Die Entwicklung der Gemeinde vollzog sich nach dem Kirchenbau langsam aber stetig weiter. Im Herbst 1859 mietete man ein Schullokal an und stellte einen Lehrer ein, 1869 wurde ein Pfarrhaus erworben. Nach dreijährigen Verhandlungen mit der Stadt erhielt die Gemeinde 1874 ihren eigenen „Totenhof“. Um 1880 hatte die gesamte Gemeinde 350-400 Gemeindeglieder.

 

Anfang des 20. Jahrhunderts entwickelte sich Olsberg zu einem weiteren kirchlichen Mittelpunkt.
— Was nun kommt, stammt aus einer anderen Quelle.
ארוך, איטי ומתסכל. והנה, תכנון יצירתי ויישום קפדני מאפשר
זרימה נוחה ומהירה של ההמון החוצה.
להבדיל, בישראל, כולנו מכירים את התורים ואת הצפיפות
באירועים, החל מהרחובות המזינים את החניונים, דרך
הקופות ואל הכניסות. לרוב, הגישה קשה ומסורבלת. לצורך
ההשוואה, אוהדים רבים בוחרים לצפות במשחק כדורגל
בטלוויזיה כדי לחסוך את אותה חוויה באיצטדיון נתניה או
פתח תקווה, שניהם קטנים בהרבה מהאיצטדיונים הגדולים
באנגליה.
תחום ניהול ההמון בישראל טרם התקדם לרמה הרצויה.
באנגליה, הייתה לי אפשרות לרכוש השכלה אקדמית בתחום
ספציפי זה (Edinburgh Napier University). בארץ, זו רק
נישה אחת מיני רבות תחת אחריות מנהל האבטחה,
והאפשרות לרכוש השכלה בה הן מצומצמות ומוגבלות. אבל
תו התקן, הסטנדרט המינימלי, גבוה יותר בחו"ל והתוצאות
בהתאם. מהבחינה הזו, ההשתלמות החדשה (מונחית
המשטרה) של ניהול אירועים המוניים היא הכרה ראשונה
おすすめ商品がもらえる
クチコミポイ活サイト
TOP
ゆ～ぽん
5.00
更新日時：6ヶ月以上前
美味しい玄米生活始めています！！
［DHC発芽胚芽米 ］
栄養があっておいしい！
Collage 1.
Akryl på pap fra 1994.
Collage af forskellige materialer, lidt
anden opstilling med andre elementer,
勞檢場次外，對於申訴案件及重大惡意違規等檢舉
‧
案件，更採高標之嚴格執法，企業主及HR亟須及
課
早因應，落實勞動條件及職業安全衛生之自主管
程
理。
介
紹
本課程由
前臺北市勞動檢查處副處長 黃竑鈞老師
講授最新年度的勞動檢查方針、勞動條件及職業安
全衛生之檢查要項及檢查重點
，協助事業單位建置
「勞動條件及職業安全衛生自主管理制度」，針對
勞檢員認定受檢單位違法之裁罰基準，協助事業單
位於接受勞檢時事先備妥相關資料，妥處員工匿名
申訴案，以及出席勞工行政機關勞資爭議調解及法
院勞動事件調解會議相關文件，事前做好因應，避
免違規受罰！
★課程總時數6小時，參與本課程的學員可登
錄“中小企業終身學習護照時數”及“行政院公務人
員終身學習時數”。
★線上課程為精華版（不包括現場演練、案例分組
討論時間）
Eine evangelische Kapelle wurde gebaut, die  gottesdienstliche Versorgung von Brilon aus aufrechterhalten. Außerdem wies die Gemeindevertretung einen Schulraum zu.

Durch den ersten Weltkrieg wurde der diakonische Wille in der Briloner Gemeinde lebendig, Hilfsbedürftige durch Gaben zu unterstützen. Die Inflation nach Kriegsende brachte der Gemeinde schwere Vermögensverluste.

 

In den nächsten Jahren wuchs die Gemeinde nur sehr langsam weiter. Trotzdem konnten ein sonntäglicher Kindergottesdienst, ein Gemeindesingkreis und auch eine wöchentliche Bibelstunde eingerichtet werden.

 

Zwischen 1934 und 1945 engagierten sich Pfarrer und Presbyterium im Kirchenkampf entschieden und kompromisslos für die Erhaltung des Evangeliums von Jesus Christus. Verschiedentlich verfasste das Presbyterium Protestschreiben an die Machthaber, um gegen Übergriffe (z.B. gegen Martin Niemöller) Stellung zu nehmen. Es verwahrte sich auch gegen Versuche des Oberkirchenrates, die presbyterial-synodale Ordnung der Provinzialkirche aufzuheben.

 

Aufgrund der politischen Bedingungen in Deutschland mussten die evangelischen Schulen in Brilon und Olsberg geschlossen werden; es gab auch Kirchenaustritte. Trotzdem ging das gottesdienstliche Leben in der Gemeinde rege weiter. Mit Ausbruch des 2. Weltkrieges wurde dem Briloner Pfarrer die Betreuung zahlreicher Lazarette, Waisen- und Krüppelhäuser in der Region übertragen. Bedingt durch den heftiger werdenden Bombenkrieg zogen ab 1943 zahlreiche Evakuierte aus dem Ruhrgebiet nach Brilon, viele davon evangelisch.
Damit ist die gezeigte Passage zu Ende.